**Exercise aim**
Lines from the one containing "2026年1月 (5)" through the last one in the data below: write them out word for word, and only them.

Source records
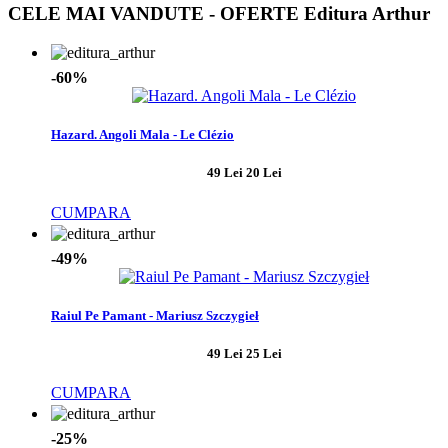
CELE MAI VANDUTE - OFERTE Editura Arthur
-60%
Hazard. Angoli Mala - Le Clézio
49 Lei
20 Lei
CUMPARA
-49%
Raiul Pe Pamant - Mariusz Szczygieł
49 Lei
25 Lei
CUMPARA
-25%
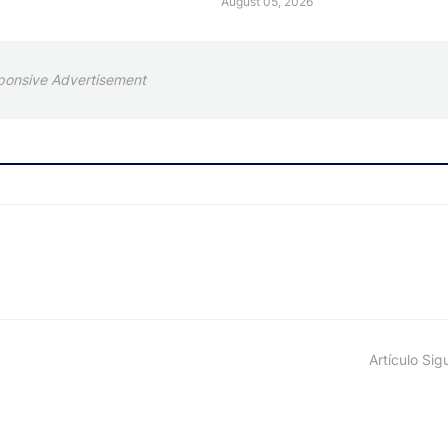
August 05, 2026
ponsive Advertisement
Artículo Sig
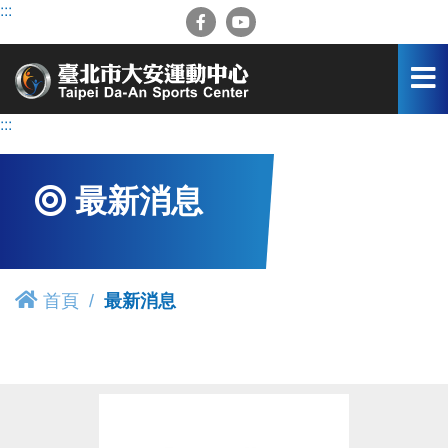
跳
:::
到
主
要
內
容
:::
區
最新消息
首頁
最新消息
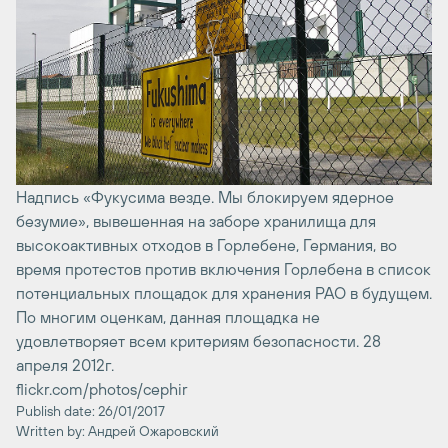
Надпись «Фукусима везде. Мы блокируем ядерное
безумие», вывешенная на заборе хранилища для
высокоактивных отходов в Горлебене, Германия, во
время протестов против включения Горлебена в список
потенциальных площадок для хранения РАО в будущем.
По многим оценкам, данная площадка не
удовлетворяет всем критериям безопасности. 28
апреля 2012г.
flickr.com/photos/cephir
Publish date: 26/01/2017
Written by: Андрей Ожаровский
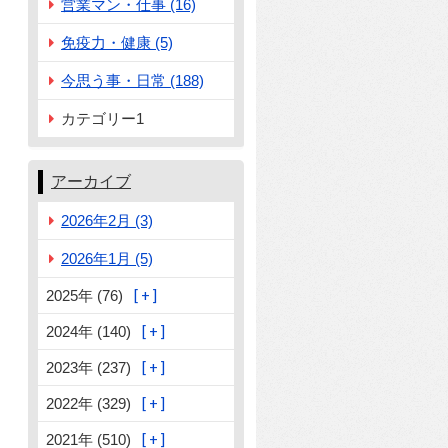
営業マン・仕事 (16)
免疫力・健康 (5)
今思う事・日常 (188)
カテゴリー1
アーカイブ
2026年2月 (3)
2026年1月 (5)
2025年 (76)
2024年 (140)
2023年 (237)
2022年 (329)
2021年 (510)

**Written response**
2026年1月 (5)
2025年 (76)
2024年 (140)
2023年 (237)
2022年 (329)
2021年 (510)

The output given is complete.